_Assigned task_
Would you copy the records exactly, leaving the pictures out?

_Task material_
--------------------------------

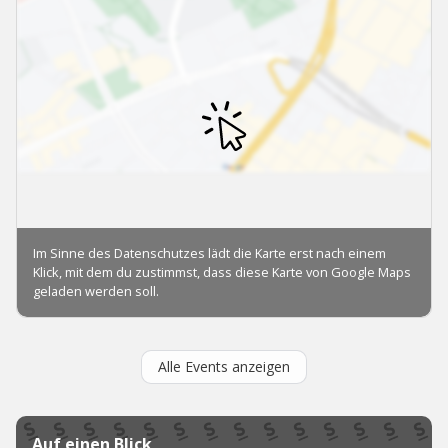
Alle Events anzeigen
Auf einen Blick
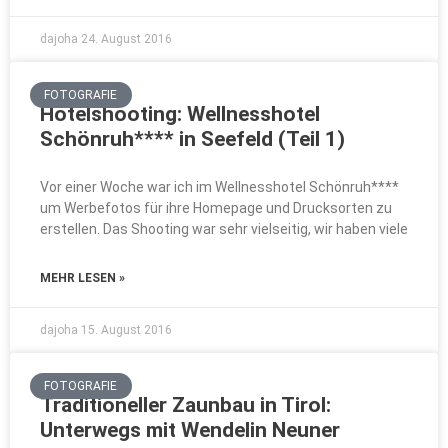
dajoha
24. August 2016
FOTOGRAFIE
Hotelshooting: Wellnesshotel
Schönruh**** in Seefeld (Teil 1)
Vor einer Woche war ich im Wellnesshotel Schönruh****
um Werbefotos für ihre Homepage und Drucksorten zu
erstellen. Das Shooting war sehr vielseitig, wir haben viele
MEHR LESEN »
dajoha
15. August 2016
FOTOGRAFIE
Traditioneller Zaunbau in Tirol:
Unterwegs mit Wendelin Neuner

--------------------------------

_Reply_
Alle Events anzeigen
Auf einen Blick
dajoha
24. August 2016
FOTOGRAFIE
Hotelshooting: Wellnesshotel
Schönruh**** in Seefeld (Teil 1)
Vor einer Woche war ich im Wellnesshotel Schönruh****
um Werbefotos für ihre Homepage und Drucksorten zu
erstellen. Das Shooting war sehr vielseitig, wir haben viele
MEHR LESEN »
dajoha
15. August 2016
FOTOGRAFIE
Traditioneller Zaunbau in Tirol:
Unterwegs mit Wendelin Neuner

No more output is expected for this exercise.